You can override the origin_url and branch settings within the git mapping of your top-level bundle mapping if needed, as follows:

bundle:
  git:
    origin_url: <some-non-default-origin-url>
    branch: <some-non-current-branch-name>

databricks_cli_version

The bundle mapping can contain a databricks_cli_version mapping that constrains the Databricks CLI version required by the bundle. This can prevent issues caused by using mappings that are not supported in a certain version of the Databricks CLI.
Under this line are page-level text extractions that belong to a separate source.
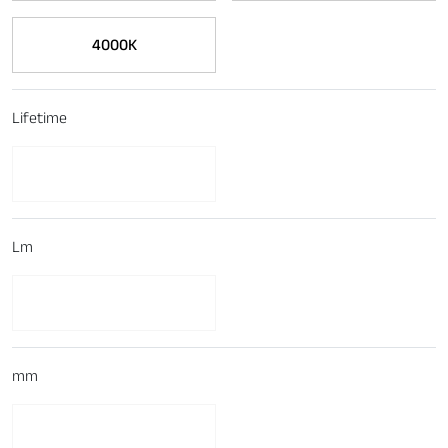
4000K
Lifetime
Lm
mm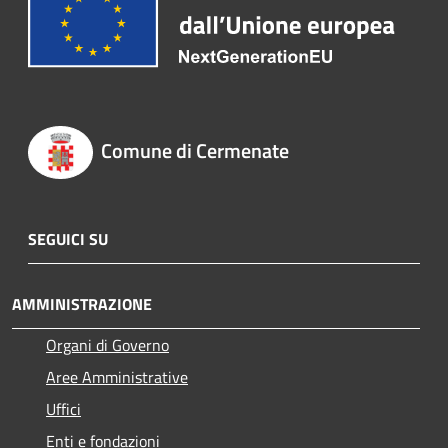
Comune di Cermenate
SEGUICI SU
AMMINISTRAZIONE
Organi di Governo
Aree Amministrative
Uffici
Enti e fondazioni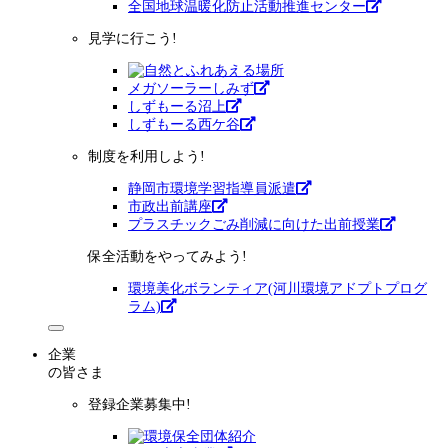
全国地球温暖化防止活動推進センター
見学に行こう!
メガソーラーしみず
しずもーる沼上
しずもーる⻄ケ谷
制度を利用しよう!
静岡市環境学習指導員派遣
市政出前講座
プラスチックごみ削減に向けた出前授業
保全活動をやってみよう!
環境美化ボランティア(河川環境アドプトプログ
ラム)
企業
の皆さま
登録企業募集中!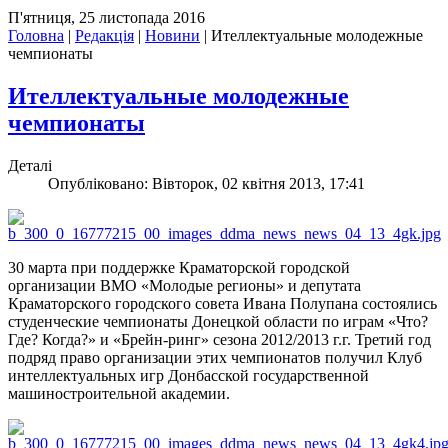
П'ятниця, 25 листопада 2016
Головна
|
Редакція
|
Новини
|
Ителлектуальные молодежные
чемпионаты
Ителлектуальные молодежные
чемпионаты
Деталі
Опубліковано: Вівторок, 02 квітня 2013, 17:41
30 марта при поддержке Краматорской городской
организации ВМО «Молодые регионы» и депутата
Краматорского городского совета Ивана Полупана состоялись
студенческие чемпионаты Донецкой области по играм «Что?
Где? Когда?» и «Брейн-ринг» сезона 2012/2013 г.г. Третий год
подряд право организации этих чемпионатов получил Клуб
интеллектуальных игр Донбасской государственной
машиностроительной академии.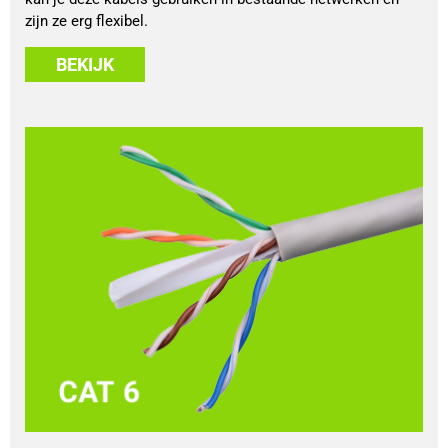
zijn ze erg flexibel.
BEKIJK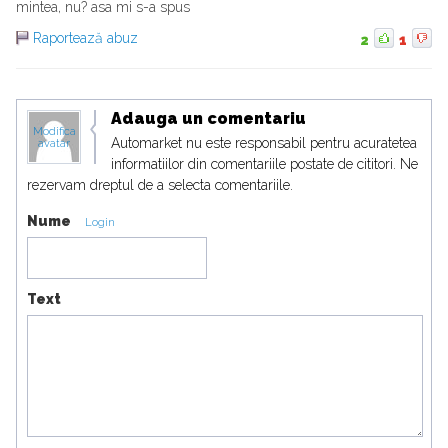
mintea, nu? asa mi s-a spus
Raportează abuz
2
1
Adauga un comentariu
Modifica
Automarket nu este responsabil pentru acuratetea
avatar
informatiilor din comentariile postate de cititori. Ne
rezervam dreptul de a selecta comentariile.
Nume
Login
Text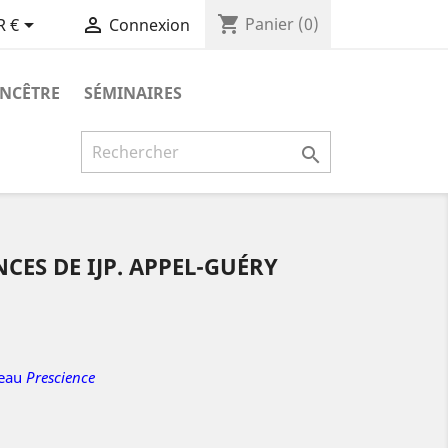
shopping_cart


Panier
(0)
R €
Connexion
ANCÊTRE
SÉMINAIRES

CES DE IJP. APPEL-GUÉRY
veau
Prescience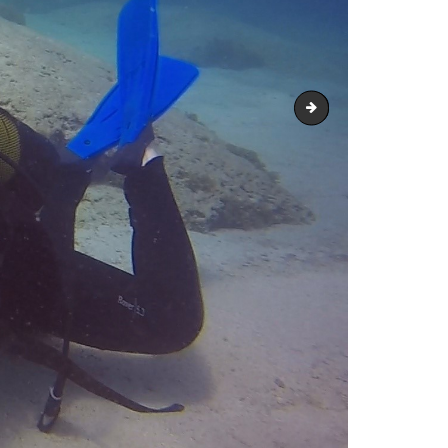
Image19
The Databricks CLI version conforms to semantic versioning and the databricks_cli_version mapping supports specifying version constraints. If the current databricks --version value is not within the bounds specified in the bundle’s databricks_cli_version mapping, an error occurs when databricks bundle validate is executed on the bundle. The following examples demonstrate some common version constraint syntax:

bundle:
  name: hello-bundle
  databricks_cli_version: "0.218.0" # require Databricks CLI 0.218.0
bundle:
  name: hello-bundle
  databricks_cli_version: "0.218.*" # allow all patch versions of Databricks CLI 0.218
bundle:
  name: my-bundle
  databricks_cli_version: ">= 0.218.0" # allow any version of Databricks CLI 0.218.0 or higher
bundle:
  name: my-bundle
  databricks_cli_version: ">= 0.218.0, <= 1.0.0" # allow any Databricks CLI version between 0.218.0 and 1.0.0, inclusive

variables

The bundles settings file can contain one top-level variables mapping where custom variables are defined. For each variable, set an optional description, default value, whether the custom variable is a complex type, or lookup to retrieve an ID value, using the following format:

variables:
  <variable-name>:
    description: <variable-description>
    default: <optional-default-value>
    type: <optional-type-value> # "complex" is the only valid value
    lookup:
      <optional-object-type>: <optional-object-name>

Note

Variables are assumed to be of type string, unless type is set to complex. See Define a complex variable.

To reference a custom variable within bundle configuration, use the substitution ${var.<variable_name>}.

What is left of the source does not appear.